• [Problem statement]: Could you transcribe exactly the lines from the one containing "information on metrics" through the last line of the records below, leaving out the pictures?

Stored data entries:
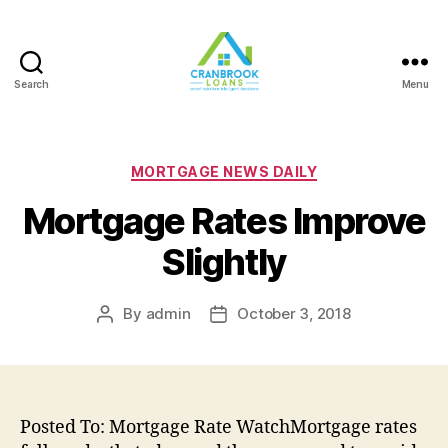
Search
Menu
Categories
MORTGAGE NEWS DAILY
Mortgage Rates Improve
Slightly
By
admin
October 3, 2018
Post
Post
author
date
Posted To: Mortgage Rate WatchMortgage rates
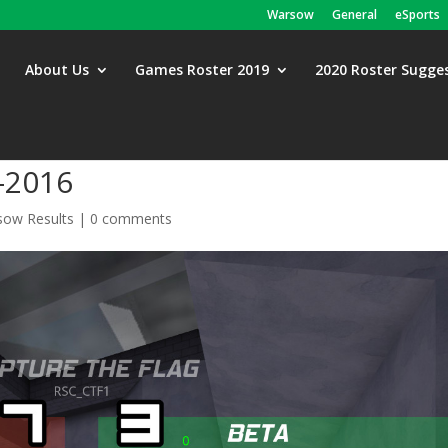
Warsow
General
eSports
About Us
Games Roster 2019
2020 Roster Sugge
-2016
ow Results
|
0 comments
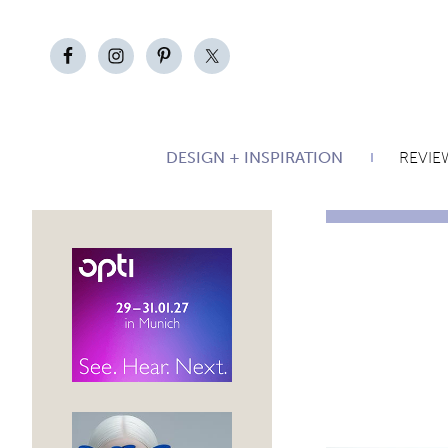
DESIGN + INSPIRATION
REVIE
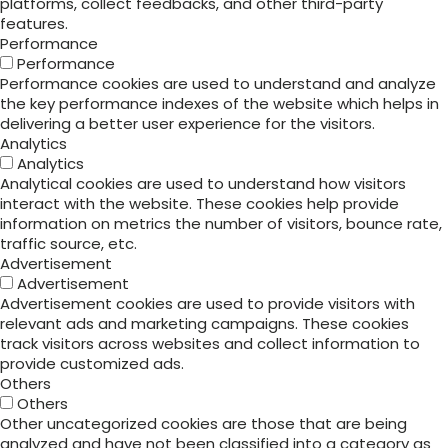
platforms, collect feedbacks, and other third-party
features.
Performance
Performance
Performance cookies are used to understand and analyze
the key performance indexes of the website which helps in
delivering a better user experience for the visitors.
Analytics
Analytics
Analytical cookies are used to understand how visitors
interact with the website. These cookies help provide
information on metrics the number of visitors, bounce rate,
traffic source, etc.
Advertisement
Advertisement
Advertisement cookies are used to provide visitors with
relevant ads and marketing campaigns. These cookies
track visitors across websites and collect information to
provide customized ads.
Others
Others
Other uncategorized cookies are those that are being
analyzed and have not been classified into a category as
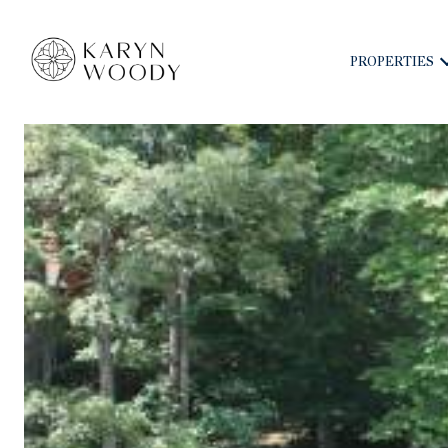
PROPERTIES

• [Task output]:
information on metrics the number of visitors, bounce rate,
traffic source, etc.
Advertisement
Advertisement
Advertisement cookies are used to provide visitors with
relevant ads and marketing campaigns. These cookies
track visitors across websites and collect information to
provide customized ads.
Others
Others
Other uncategorized cookies are those that are being
analyzed and have not been classified into a category as
PROPERTIES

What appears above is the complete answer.